[Records contained in a dataset]
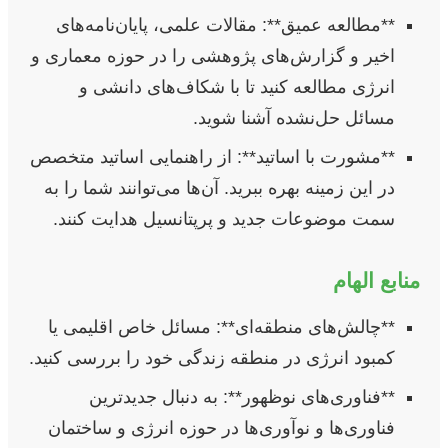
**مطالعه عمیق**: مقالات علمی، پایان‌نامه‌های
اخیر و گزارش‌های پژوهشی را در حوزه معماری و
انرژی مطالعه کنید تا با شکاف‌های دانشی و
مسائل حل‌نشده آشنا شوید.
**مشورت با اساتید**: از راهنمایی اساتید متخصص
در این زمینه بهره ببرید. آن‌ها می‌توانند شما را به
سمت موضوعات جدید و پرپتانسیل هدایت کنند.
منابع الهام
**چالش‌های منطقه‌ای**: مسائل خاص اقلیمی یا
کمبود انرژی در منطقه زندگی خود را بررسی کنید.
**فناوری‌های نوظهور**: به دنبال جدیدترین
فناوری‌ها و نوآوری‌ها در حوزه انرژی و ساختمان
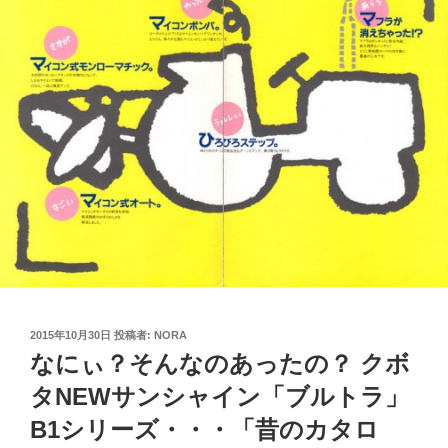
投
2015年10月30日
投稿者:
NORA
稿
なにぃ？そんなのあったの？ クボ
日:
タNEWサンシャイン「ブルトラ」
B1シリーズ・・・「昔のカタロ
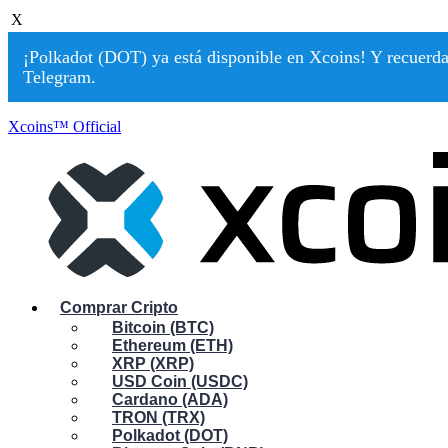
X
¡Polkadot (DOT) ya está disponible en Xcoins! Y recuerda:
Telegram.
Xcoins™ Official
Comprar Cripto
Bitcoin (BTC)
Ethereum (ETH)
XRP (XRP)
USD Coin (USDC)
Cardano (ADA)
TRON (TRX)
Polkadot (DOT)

(Problem requirements): Exclude the pictures and write out exactly the lines from the one holding "なにぃ？そんなのあったの？ クボ" through the end of the entries, inclusive, and only those.

(Solution to this exercise):
なにぃ？そんなのあったの？ クボ
日:
タNEWサンシャイン「ブルトラ」
B1シリーズ・・・「昔のカタロ
X
¡Polkadot (DOT) ya está disponible en Xcoins! Y recuerda:
Telegram.
Xcoins™ Official
Comprar Cripto
Bitcoin (BTC)
Ethereum (ETH)
XRP (XRP)
USD Coin (USDC)
Cardano (ADA)
TRON (TRX)
Polkadot (DOT)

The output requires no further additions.